Diabetes and high blood pressure are considered the two most common causes of kidney disorders. Both the Type 1 and Type 2 Diabetes Mellitus are found to be responsible for kidney disorders. These two types of diabetes lead to a condition named diabetic nephropathy, which is a major cause of kidney disease. Diabetes restricts the body's normal process of using glucose, a form of sugar. The glucose can act like a poison if it stays in the blood instead of breaking down and this unused glucose in the blood can cause damage to nephrons. The kidney disease caused due to diabetes is known as diabetic kidney disease and this can be prevented by keeping the blood glucose levels down. High blood pressure (hypertension) is another major cause of kidney disorders. Hypertension damages the small blood vessels in the kidneys and makes them unable to filter wastes from the blood. As a result, the waste products and fluid build up to dangerous levels and cause various complications to kidney functioning.
Sometimes, the kidney disorders may be hereditary or congenital. People with a family history of any kind of kidney problem usually have a higher risk of developing kidney disease compared to others. The Polycystic kidney disease (PKD) is an example of hereditary diseases. This is a genetic disorder in which the kidney function is reduced and this condition can eventually lead to kidney failure. Some kidney disorders may occur when a child is still developing in the womb. A rare form of PKD named autosomal recessive PKD is the example of such kidney disease.
A common cause of chronic kidney disease is Glomerulonephritis, also known as nephritis. This is actually the inflammation and damage of the filtration system of the kidneys and it can eventually cause kidney failure. Sometimes, regular use of analgesics (painkillers) over long durations of time can cause analgesic nephropathy, which is another cause of kidney disease. Apart from the analgesics, certain other medications can also damage the kidneys. Ischemic nephropathy is another cause of kidney disorders. This can occur due to clogging and hardening of the arteries (atherosclerosis). An obstruction in the flow of urine by stones, an enlarged prostate, strictures (narrowings) and cancers may also cause kidney diseases. Apart from these, the other causes of kidney disorders include HIV infection, sickle cell disease, heroin abuse, amyloidosis, kidney stones, chronic kidney infections, certain cancers, etc.
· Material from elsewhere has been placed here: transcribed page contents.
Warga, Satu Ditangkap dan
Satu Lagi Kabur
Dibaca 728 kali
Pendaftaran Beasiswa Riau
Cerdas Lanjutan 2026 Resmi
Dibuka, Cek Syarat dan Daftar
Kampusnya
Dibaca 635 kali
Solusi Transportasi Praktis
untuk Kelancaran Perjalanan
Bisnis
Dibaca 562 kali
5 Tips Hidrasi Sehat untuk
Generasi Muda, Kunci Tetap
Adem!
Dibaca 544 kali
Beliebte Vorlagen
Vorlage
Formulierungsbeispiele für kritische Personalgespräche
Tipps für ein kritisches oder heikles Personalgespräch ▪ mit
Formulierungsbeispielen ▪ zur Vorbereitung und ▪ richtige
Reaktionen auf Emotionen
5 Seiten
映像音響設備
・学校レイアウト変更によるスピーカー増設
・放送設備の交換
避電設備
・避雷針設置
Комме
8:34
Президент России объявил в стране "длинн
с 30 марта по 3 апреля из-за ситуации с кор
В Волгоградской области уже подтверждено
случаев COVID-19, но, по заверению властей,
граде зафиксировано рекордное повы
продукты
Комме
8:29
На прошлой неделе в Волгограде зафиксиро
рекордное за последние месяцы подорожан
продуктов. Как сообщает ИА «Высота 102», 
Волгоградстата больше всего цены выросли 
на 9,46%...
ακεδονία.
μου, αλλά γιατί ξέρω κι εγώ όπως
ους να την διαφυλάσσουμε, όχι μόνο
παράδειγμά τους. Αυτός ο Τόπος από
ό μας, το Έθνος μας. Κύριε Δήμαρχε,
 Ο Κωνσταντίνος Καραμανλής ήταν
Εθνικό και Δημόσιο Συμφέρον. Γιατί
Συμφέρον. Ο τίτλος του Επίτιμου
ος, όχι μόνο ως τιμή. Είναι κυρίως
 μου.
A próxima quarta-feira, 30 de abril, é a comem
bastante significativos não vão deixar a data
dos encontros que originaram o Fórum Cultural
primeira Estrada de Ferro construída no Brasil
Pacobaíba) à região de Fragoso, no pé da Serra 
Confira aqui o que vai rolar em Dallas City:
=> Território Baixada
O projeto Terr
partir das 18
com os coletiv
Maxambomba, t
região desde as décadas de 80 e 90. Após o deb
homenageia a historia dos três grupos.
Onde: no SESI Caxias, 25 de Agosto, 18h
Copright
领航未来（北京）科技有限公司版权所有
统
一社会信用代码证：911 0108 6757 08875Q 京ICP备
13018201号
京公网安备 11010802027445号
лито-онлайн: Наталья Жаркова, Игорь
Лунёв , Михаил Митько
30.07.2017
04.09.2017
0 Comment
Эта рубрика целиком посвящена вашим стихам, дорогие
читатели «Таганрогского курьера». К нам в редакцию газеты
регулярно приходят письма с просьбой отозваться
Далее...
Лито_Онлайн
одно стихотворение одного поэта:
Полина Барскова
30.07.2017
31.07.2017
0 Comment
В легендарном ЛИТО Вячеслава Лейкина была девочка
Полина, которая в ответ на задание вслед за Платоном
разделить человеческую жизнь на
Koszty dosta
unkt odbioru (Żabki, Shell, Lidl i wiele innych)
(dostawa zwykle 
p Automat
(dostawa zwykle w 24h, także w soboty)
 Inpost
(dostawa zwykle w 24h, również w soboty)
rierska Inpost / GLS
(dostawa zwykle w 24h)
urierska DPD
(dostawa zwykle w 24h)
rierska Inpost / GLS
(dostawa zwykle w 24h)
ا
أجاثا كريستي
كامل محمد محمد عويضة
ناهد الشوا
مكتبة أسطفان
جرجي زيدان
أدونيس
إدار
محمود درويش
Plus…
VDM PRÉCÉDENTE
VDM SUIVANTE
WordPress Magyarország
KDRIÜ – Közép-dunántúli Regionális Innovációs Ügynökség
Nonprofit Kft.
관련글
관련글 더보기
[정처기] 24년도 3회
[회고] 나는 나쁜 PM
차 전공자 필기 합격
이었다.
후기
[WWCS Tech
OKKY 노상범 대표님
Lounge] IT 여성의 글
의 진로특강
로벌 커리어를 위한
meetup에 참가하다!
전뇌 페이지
Apart from the above mentioned causes, there are also a few other risk factors that can eventually lead to kidney disorders. The health conditions like high cholesterol, heart disease, liver disease, amyloidosis, systemic Lupus erythematosus, vascular diseases like arteritis, vasculitis, or fibromuscular dysplasia, vesicoureteral reflux, problems of the joints or muscles that require regular use of anti-inflammatory medications, etc. are also considered as probable causes of kidney disorders. Sometimes, poisons and trauma like a direct and forceful blow to the kidneys can lead to kidney disease. People having any of these health conditions are at a higher risk of developing kidney disorders in future. However, most of these causes can be avoided by taking various preventive actions.